DATA SHOWN: Begin

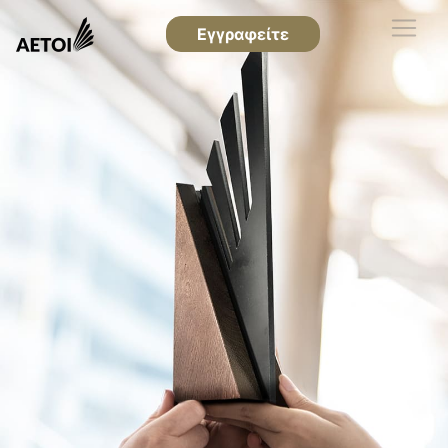
Εγγραφείτε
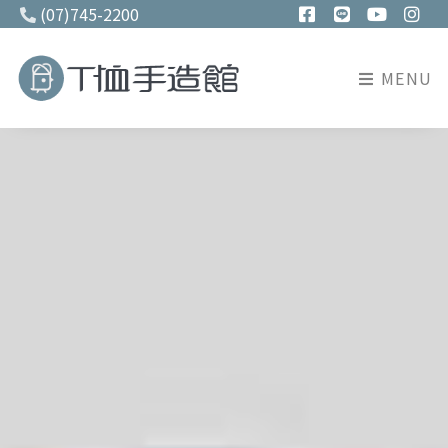
(07)745-2200
MENU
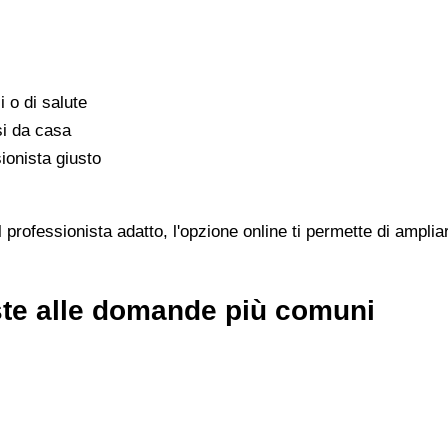
i o di salute
si da casa
ionista giusto
 professionista adatto, l'opzione online ti permette di ampliar
oste alle domande più comuni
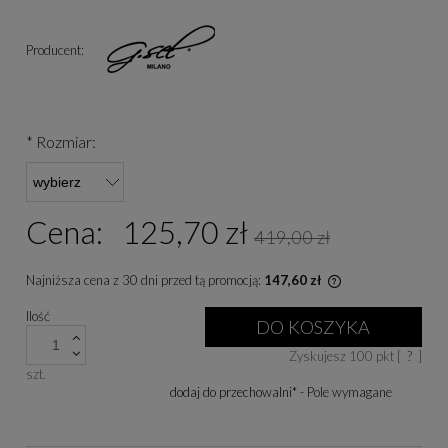
Producent:
*
Rozmiar:
Cena:
125,70 zł
419,00 zł
Najniższa cena z 30 dni przed tą promocją:
147,60 zł
Jeżeli produkt je
Ilość
niż 30 dni, wyświe
DO KOSZYKA
cena od momentu, 
Zyskujesz
100
pkt [
?
]
się w sprzedaży.
szt.
dodaj do przechowalni
*
- Pole wymagane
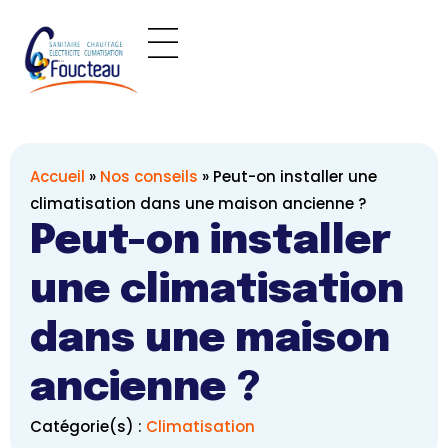
Panneau de gestion des cookies
Nos interventions
📷 Nos actualités
Accueil
»
Nos conseils
»
Peut-on installer une
climatisation dans une maison ancienne ?
Peut-on installer
une climatisation
dans une maison
ancienne ?
Catégorie(s) :
Climatisation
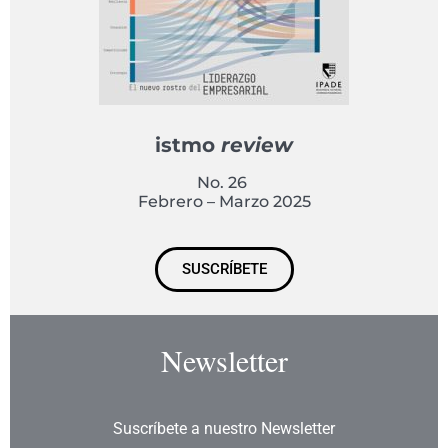
istmo
review
No. 26
Febrero – Marzo 2025
SUSCRÍBETE
Newsletter
Suscríbete a nuestro Newsletter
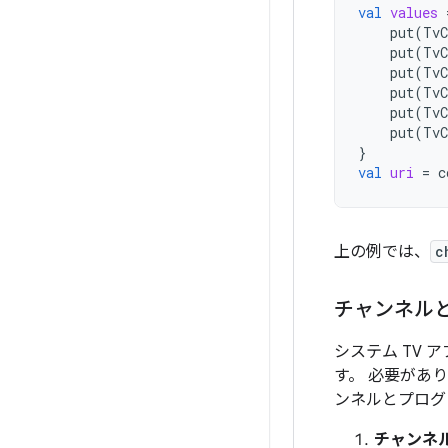
val
values
put
(
TvC
put
(
TvC
put
(
TvC
put
(
TvC
put
(
TvC
put
(
TvC
}
val
uri
=
c
上の例では、
c
チャンネル
システム TV
す。 必要があ
ンネルとプログ
チャンネ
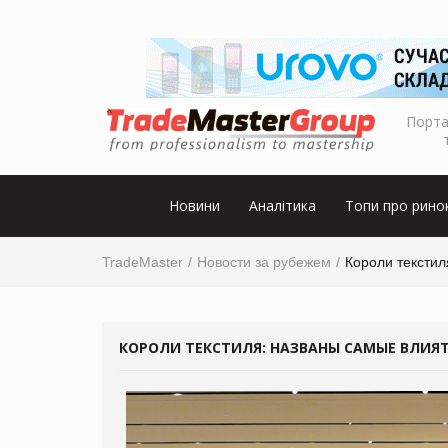
Порта
Новини
Аналітика
Топи про рино
TradeMaster
Новости за рубежем
Короли тексти
КОРОЛИ ТЕКСТИЛЯ: НАЗВАНЫ САМЫЕ ВЛИЯ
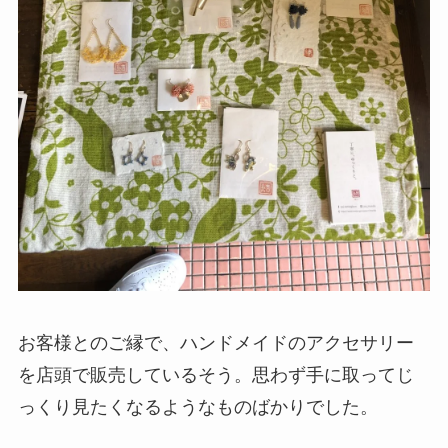
お客様とのご縁で、ハンドメイドのアクセサリー
を店頭で販売しているそう。思わず手に取ってじ
っくり見たくなるようなものばかりでした。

DATA SHOWN: End

=== WHAT YOU ARE ASKED TO DO ===
From the first line to the last, repeat the entries exactly and leave out the pictures.

=== EXERCISE ANSWER ===
Εγγραφείτε
(07)745-2200
MENU
i o di salute
si da casa
ionista giusto
 professionista adatto, l'opzione online ti permette di ampliar
oste alle domande più comuni
Producent:
*
Rozmiar:
Cena:
125,70 zł
419,00 zł
Najniższa cena z 30 dni przed tą promocją:
147,60 zł
Jeżeli produkt je
Ilość
niż 30 dni, wyświe
DO KOSZYKA
cena od momentu, 
Zyskujesz
100
pkt [
?
]
się w sprzedaży.
szt.
dodaj do przechowalni
*
- Pole wymagane
Panneau de gestion des cookies
Nos interventions
📷 Nos actualités
Accueil
»
Nos conseils
»
Peut-on installer une
climatisation dans une maison ancienne ?
Peut-on installer
une climatisation
dans une maison
ancienne ?
Catégorie(s) :
Climatisation
istmo
review
No. 26
Febrero – Marzo 2025
SUSCRÍBETE
Newsletter
Suscríbete a nuestro Newsletter
val
values
put
(
TvC
put
(
TvC
put
(
TvC
put
(
TvC
put
(
TvC
put
(
TvC
}
val
uri
=
c
上の例では、
c
チャンネル
システム TV
す。 必要があ
ンネルとプログ
チャンネ
Порта
Новини
Аналітика
Топи про рино
TradeMaster
Новости за рубежем
Короли тексти
КОРОЛИ ТЕКСТИЛЯ: НАЗВАНЫ САМЫЕ ВЛИЯ
お客様とのご縁で、ハンドメイドのアクセサリー
を店頭で販売しているそう。思わず手に取ってじ
っくり見たくなるようなものばかりでした。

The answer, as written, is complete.